Exercise

Making a binary prediction

In the previous exercise, you used the glm() function to build a logistic regression model of donor behavior. As with many of R's machine learning methods, you can apply the predict() function to the model object to forecast future behavior. By default, predict() outputs predictions in terms of log odds unless type = "response" is specified. This converts the log odds to probabilities.

Because a logistic regression model estimates the probability of the outcome, it is up to you to determine the threshold at which the probability implies action. One must balance the extremes of being too cautious versus being too aggressive. For example, if you were to solicit only the people with a 99% or greater donation probability, you may miss out on many people with lower estimated probabilities that still choose to donate. This balance is particularly important to consider for severely imbalanced outcomes, such as in this dataset where donations are relatively rare.

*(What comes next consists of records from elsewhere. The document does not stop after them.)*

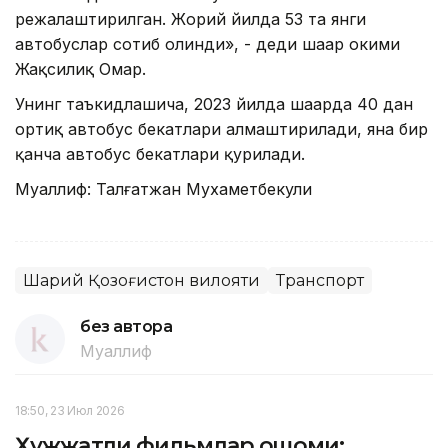
режалаштирилган. Жорий йилда 53 та янги
автобуслар сотиб олинди», - деди шаҳар ҳокими
Жақсилиқ Омар.
Унинг таъкидлашича, 2023 йилда шаҳарда 40 дан
ортиқ автобус бекатлари алмаштирилади, яна бир
қанча автобус бекатлари қурилади.
Муаллиф: Талғатжан Мухаметбекули
Шарқий Қозоғистон вилояти
Транспорт
без автора
Муаллиф
18:50, 23 Июл 2026
Ҳужжатли фильмлар оқшоми:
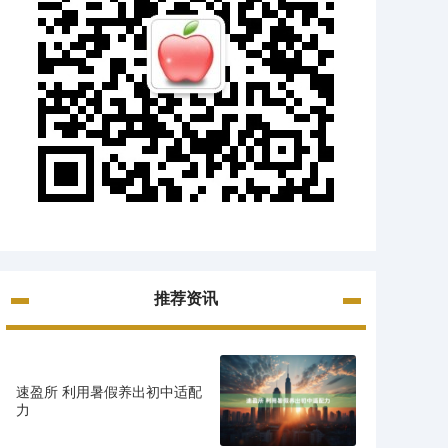
推荐资讯
速盈所 利用暑假养出初中适配
力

The dataset donors and the model donation_model are available for you to use.

Instructions

100 XP
  • Use the predict() function to estimate each person's donation probability. Use the type argument to get probabilities. Assign the predictions to a new column called donation_prob.
  • Find the actual probability that an average person would donate by passing the mean() function the appropriate column of the donors data frame.
  • Use ifelse() to predict a donation if their predicted donation probability is greater than average. Assign the predictions to a new column called donation_pred.
  • Use the mean() function to calculate the model's accuracy.